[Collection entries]

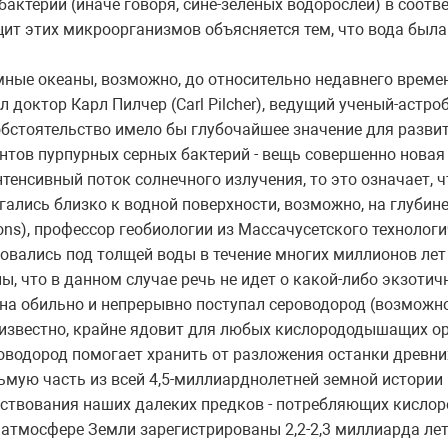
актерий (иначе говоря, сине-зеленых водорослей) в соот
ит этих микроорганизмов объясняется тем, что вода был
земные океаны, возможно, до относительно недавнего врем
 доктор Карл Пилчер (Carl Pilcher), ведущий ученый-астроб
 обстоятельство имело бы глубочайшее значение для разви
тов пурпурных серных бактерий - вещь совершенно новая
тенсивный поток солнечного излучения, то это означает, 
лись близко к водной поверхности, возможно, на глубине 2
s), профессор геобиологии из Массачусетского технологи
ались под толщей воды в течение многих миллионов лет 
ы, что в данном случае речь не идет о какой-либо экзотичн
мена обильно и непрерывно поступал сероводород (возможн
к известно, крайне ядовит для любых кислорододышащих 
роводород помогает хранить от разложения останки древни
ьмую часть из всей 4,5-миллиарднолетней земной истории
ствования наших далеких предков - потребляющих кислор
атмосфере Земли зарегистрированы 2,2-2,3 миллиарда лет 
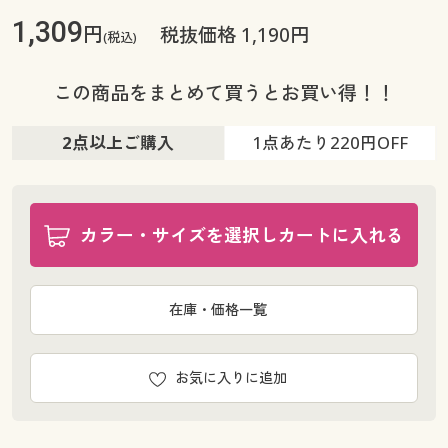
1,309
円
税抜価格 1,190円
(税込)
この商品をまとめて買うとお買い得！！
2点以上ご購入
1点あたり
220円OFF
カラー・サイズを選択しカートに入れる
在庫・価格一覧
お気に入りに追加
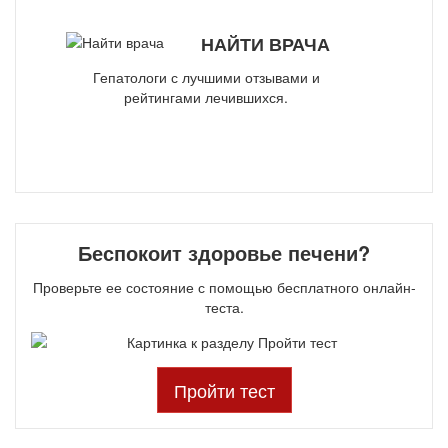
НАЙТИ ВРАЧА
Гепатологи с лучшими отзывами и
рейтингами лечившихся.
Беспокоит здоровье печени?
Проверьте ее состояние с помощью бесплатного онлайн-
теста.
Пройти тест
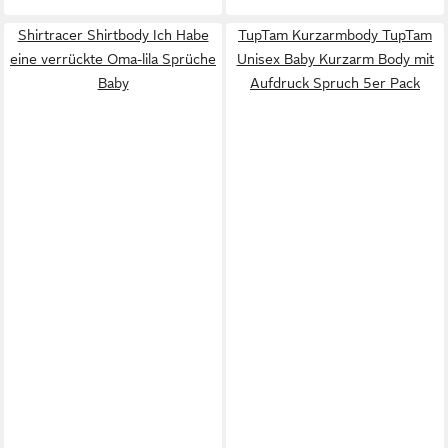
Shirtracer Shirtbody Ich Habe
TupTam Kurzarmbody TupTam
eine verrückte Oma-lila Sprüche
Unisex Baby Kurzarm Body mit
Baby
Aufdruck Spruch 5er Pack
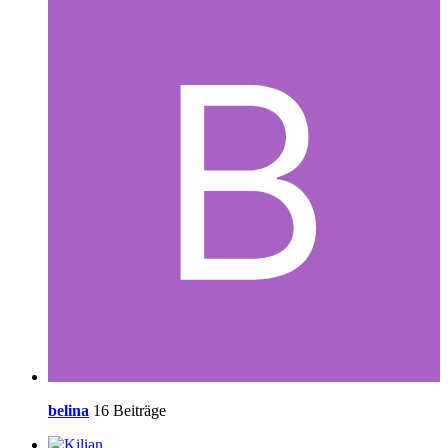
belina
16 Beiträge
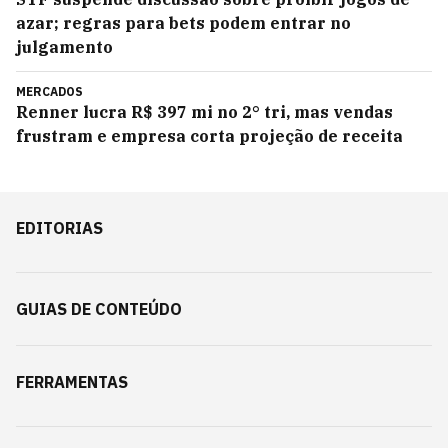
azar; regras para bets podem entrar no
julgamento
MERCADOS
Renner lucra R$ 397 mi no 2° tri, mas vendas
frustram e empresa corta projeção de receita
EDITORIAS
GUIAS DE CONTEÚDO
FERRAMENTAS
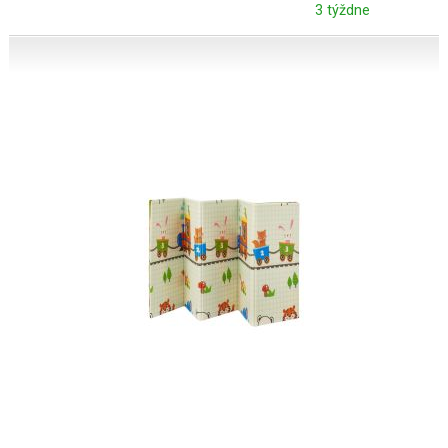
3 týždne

#### [Problem]
Pictures are to be left out when the entries above are repeated exactly.

#### [Task result]
актерий (иначе говоря, сине-зеленых водорослей) в соот
ит этих микроорганизмов объясняется тем, что вода был
земные океаны, возможно, до относительно недавнего врем
 доктор Карл Пилчер (Carl Pilcher), ведущий ученый-астроб
 обстоятельство имело бы глубочайшее значение для разви
тов пурпурных серных бактерий - вещь совершенно новая
тенсивный поток солнечного излучения, то это означает, 
лись близко к водной поверхности, возможно, на глубине 2
s), профессор геобиологии из Массачусетского технологи
ались под толщей воды в течение многих миллионов лет 
ы, что в данном случае речь не идет о какой-либо экзотичн
мена обильно и непрерывно поступал сероводород (возможн
к известно, крайне ядовит для любых кислорододышащих 
роводород помогает хранить от разложения останки древни
ьмую часть из всей 4,5-миллиарднолетней земной истории
ствования наших далеких предков - потребляющих кислор
атмосфере Земли зарегистрированы 2,2-2,3 миллиарда лет 
1,309
円
税抜価格 1,190円
(税込)
この商品をまとめて買うとお買い得！！
2点以上ご購入
1点あたり
220円OFF
カラー・サイズを選択しカートに入れる
在庫・価格一覧
お気に入りに追加
НАЙТИ ВРАЧА
Гепатологи с лучшими отзывами и
рейтингами лечившихся.
Беспокоит здоровье печени?
Проверьте ее состояние с помощью бесплатного онлайн-
теста.
Пройти тест
Shirtracer Shirtbody Ich Habe
TupTam Kurzarmbody TupTam
eine verrückte Oma-lila Sprüche
Unisex Baby Kurzarm Body mit
Baby
Aufdruck Spruch 5er Pack
belina
16 Beiträge
azar; regras para bets podem entrar no
julgamento
MERCADOS
Renner lucra R$ 397 mi no 2° tri, mas vendas
frustram e empresa corta projeção de receita
EDITORIAS
GUIAS DE CONTEÚDO
FERRAMENTAS
3 týždne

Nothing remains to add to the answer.